I'm curious who the target audience is. As a developer I already spend all day at my keyboard, so I'm not yet convinced dedicated hardware is faster than a desktop app. I'd love to hear from people who've actually used it.
And you would need to spend your day at your keyboard for this to be useful anyway. It's just an input device.
The keyboard community maybe? I think these little macro pads are neat, but I don't have a real use for them either.
As someone with a few unused Teenage Engineering things. The real answer is probably rich tech people who love having things that make people say "I'm not sure who the target audience is".
i'm guessing the primary market for these will be free gifts to enterprise customers at sales meetings.
I see it as another iteration of the wave that had everyone controlling agents directly from a chat app like slack. It isn't actually a more effective way to reach flow state, exchange information faster, and move your development projects forward to greater success, its simply a novel, oddly satisfying input mechanism, at least for the first day.

Which is no different than when the iphone first came out, the basic concept of touch screens was endlessly novel as an input and output device. That novelty did a lot more heavy lifting than what we can now see in hindsight was appropriate, because now many of us won't be able to control the temperature in our cars after the touch screen fails.

I think its the same underlying mechanism that explains why I, a person who has never recorded or mixed audio in a studio, and a person who can know for certain that purchasing a 24 channel mixing console isn't going to faclilitate my career change or even hobby development. But part of me is still viscerally certain that my life would be fuller if I purchased a 24 channel mixing console.

I don't need a legitimate reason to own a tool, or a problem I would fix with it, to fantasize about using that tool.

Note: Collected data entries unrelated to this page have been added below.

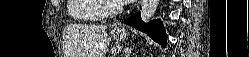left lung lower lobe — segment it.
Returning <instances> with one entry per match:
<instances>
[{
    "mask_svg": "<svg viewBox=\"0 0 249 57\" xmlns=\"http://www.w3.org/2000/svg\"><path fill=\"white\" fill-rule=\"evenodd\" d=\"M125 24L130 25L150 36L155 42L159 43L163 47H166L167 44V35L165 34V30L163 24L160 20H153L147 24H145L141 20L140 12L135 13L128 19H126Z\"/></svg>",
    "mask_w": 249,
    "mask_h": 57,
    "instance_id": "obj_1",
    "label": "left lung lower lobe"
}]
</instances>
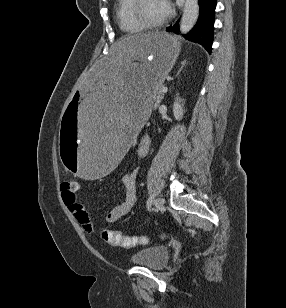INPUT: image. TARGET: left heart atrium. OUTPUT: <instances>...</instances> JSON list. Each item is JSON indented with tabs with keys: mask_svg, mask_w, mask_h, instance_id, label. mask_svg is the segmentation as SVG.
<instances>
[{
	"mask_svg": "<svg viewBox=\"0 0 286 308\" xmlns=\"http://www.w3.org/2000/svg\"><path fill=\"white\" fill-rule=\"evenodd\" d=\"M164 1H165V0H164ZM165 4H166V7H167V11H169V5H168V3L165 2Z\"/></svg>",
	"mask_w": 286,
	"mask_h": 308,
	"instance_id": "left-heart-atrium-1",
	"label": "left heart atrium"
}]
</instances>
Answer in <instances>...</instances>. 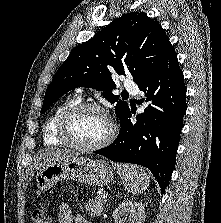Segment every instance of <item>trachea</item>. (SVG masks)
Masks as SVG:
<instances>
[{"mask_svg": "<svg viewBox=\"0 0 221 223\" xmlns=\"http://www.w3.org/2000/svg\"><path fill=\"white\" fill-rule=\"evenodd\" d=\"M123 95H124V96H126V95H128V93H127V92H125V93H123Z\"/></svg>", "mask_w": 221, "mask_h": 223, "instance_id": "3493384b", "label": "trachea"}]
</instances>
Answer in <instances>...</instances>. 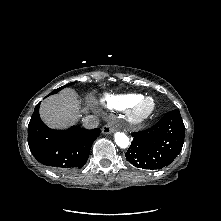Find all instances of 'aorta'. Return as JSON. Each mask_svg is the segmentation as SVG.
<instances>
[{
    "mask_svg": "<svg viewBox=\"0 0 221 221\" xmlns=\"http://www.w3.org/2000/svg\"><path fill=\"white\" fill-rule=\"evenodd\" d=\"M114 139L116 144L120 147V148H127L129 146V138L125 133L122 132H117L114 135Z\"/></svg>",
    "mask_w": 221,
    "mask_h": 221,
    "instance_id": "1",
    "label": "aorta"
}]
</instances>
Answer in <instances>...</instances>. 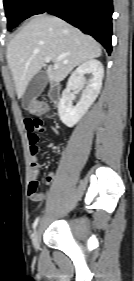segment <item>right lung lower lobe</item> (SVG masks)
<instances>
[{"label":"right lung lower lobe","mask_w":134,"mask_h":281,"mask_svg":"<svg viewBox=\"0 0 134 281\" xmlns=\"http://www.w3.org/2000/svg\"><path fill=\"white\" fill-rule=\"evenodd\" d=\"M47 12L55 15L99 41L112 51V0H37L30 16ZM29 16V17H30Z\"/></svg>","instance_id":"right-lung-lower-lobe-1"}]
</instances>
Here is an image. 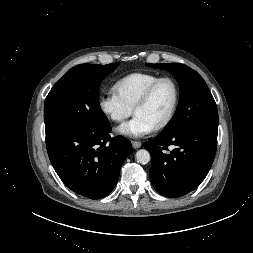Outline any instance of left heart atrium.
<instances>
[{
  "mask_svg": "<svg viewBox=\"0 0 253 253\" xmlns=\"http://www.w3.org/2000/svg\"><path fill=\"white\" fill-rule=\"evenodd\" d=\"M154 130V127L147 122L143 117L136 115L127 123L122 124L117 128L120 134L131 137H143Z\"/></svg>",
  "mask_w": 253,
  "mask_h": 253,
  "instance_id": "1",
  "label": "left heart atrium"
}]
</instances>
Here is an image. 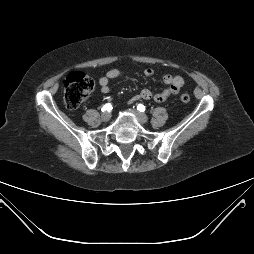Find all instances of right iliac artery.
<instances>
[{"mask_svg": "<svg viewBox=\"0 0 254 254\" xmlns=\"http://www.w3.org/2000/svg\"><path fill=\"white\" fill-rule=\"evenodd\" d=\"M111 109H112L111 104H110V103H107V104H105V105L102 107L101 111L104 112V111H109V110H111Z\"/></svg>", "mask_w": 254, "mask_h": 254, "instance_id": "1", "label": "right iliac artery"}]
</instances>
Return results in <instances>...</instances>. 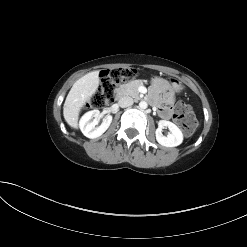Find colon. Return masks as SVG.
Masks as SVG:
<instances>
[{
    "instance_id": "5ec220e1",
    "label": "colon",
    "mask_w": 247,
    "mask_h": 247,
    "mask_svg": "<svg viewBox=\"0 0 247 247\" xmlns=\"http://www.w3.org/2000/svg\"><path fill=\"white\" fill-rule=\"evenodd\" d=\"M136 75L137 71L132 67L114 68L103 71L101 75L102 83L93 93L90 105L97 109L104 108L115 100L117 96V86L120 83L133 79ZM174 120L186 136L192 135L196 130L197 119L191 107L184 102H179L176 105Z\"/></svg>"
}]
</instances>
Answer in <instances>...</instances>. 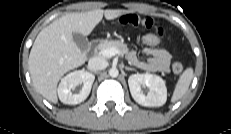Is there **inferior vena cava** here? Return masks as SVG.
Returning <instances> with one entry per match:
<instances>
[{
    "label": "inferior vena cava",
    "instance_id": "obj_1",
    "mask_svg": "<svg viewBox=\"0 0 231 134\" xmlns=\"http://www.w3.org/2000/svg\"><path fill=\"white\" fill-rule=\"evenodd\" d=\"M107 65L108 63L105 59L100 57H93L88 62V69L90 71L96 72L105 69Z\"/></svg>",
    "mask_w": 231,
    "mask_h": 134
}]
</instances>
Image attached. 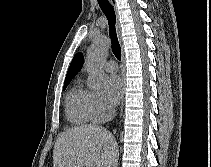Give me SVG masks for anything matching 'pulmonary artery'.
<instances>
[{
  "label": "pulmonary artery",
  "mask_w": 211,
  "mask_h": 167,
  "mask_svg": "<svg viewBox=\"0 0 211 167\" xmlns=\"http://www.w3.org/2000/svg\"><path fill=\"white\" fill-rule=\"evenodd\" d=\"M105 70L109 73H116L118 70V65L114 60H109L105 63Z\"/></svg>",
  "instance_id": "obj_1"
}]
</instances>
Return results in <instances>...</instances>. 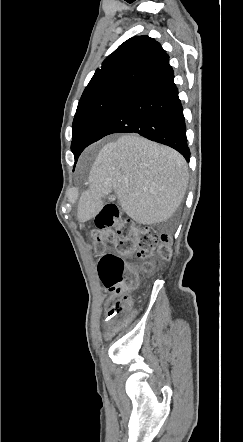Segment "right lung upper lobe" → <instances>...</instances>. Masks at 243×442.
Here are the masks:
<instances>
[{
	"label": "right lung upper lobe",
	"instance_id": "1",
	"mask_svg": "<svg viewBox=\"0 0 243 442\" xmlns=\"http://www.w3.org/2000/svg\"><path fill=\"white\" fill-rule=\"evenodd\" d=\"M171 66L161 45L149 36L122 43L97 69L80 101L116 91H132Z\"/></svg>",
	"mask_w": 243,
	"mask_h": 442
}]
</instances>
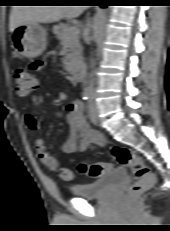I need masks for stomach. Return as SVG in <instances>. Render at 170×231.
<instances>
[{
    "label": "stomach",
    "instance_id": "1",
    "mask_svg": "<svg viewBox=\"0 0 170 231\" xmlns=\"http://www.w3.org/2000/svg\"><path fill=\"white\" fill-rule=\"evenodd\" d=\"M12 44L21 56L27 58L38 57L46 49V30L38 23L19 25L12 32Z\"/></svg>",
    "mask_w": 170,
    "mask_h": 231
}]
</instances>
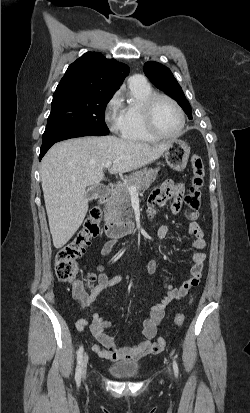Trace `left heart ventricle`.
Masks as SVG:
<instances>
[{
  "label": "left heart ventricle",
  "mask_w": 250,
  "mask_h": 413,
  "mask_svg": "<svg viewBox=\"0 0 250 413\" xmlns=\"http://www.w3.org/2000/svg\"><path fill=\"white\" fill-rule=\"evenodd\" d=\"M154 124L163 134H173L180 126V116L176 108L166 100H159L154 109Z\"/></svg>",
  "instance_id": "left-heart-ventricle-1"
}]
</instances>
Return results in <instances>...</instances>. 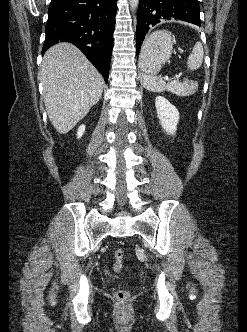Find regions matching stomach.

Its completely pointless yet I still want it. IDK, its the status lights that look fun.
People with too much money to burn and not enough brains to use it on something better
I think people who want to project a 'cracked' (god I hate that word) agentic engineer vibe. But my experience with basically everyone in my immediate vicinity, is that people have no respect or awe for the 'tell the robot to do the thing' workflow.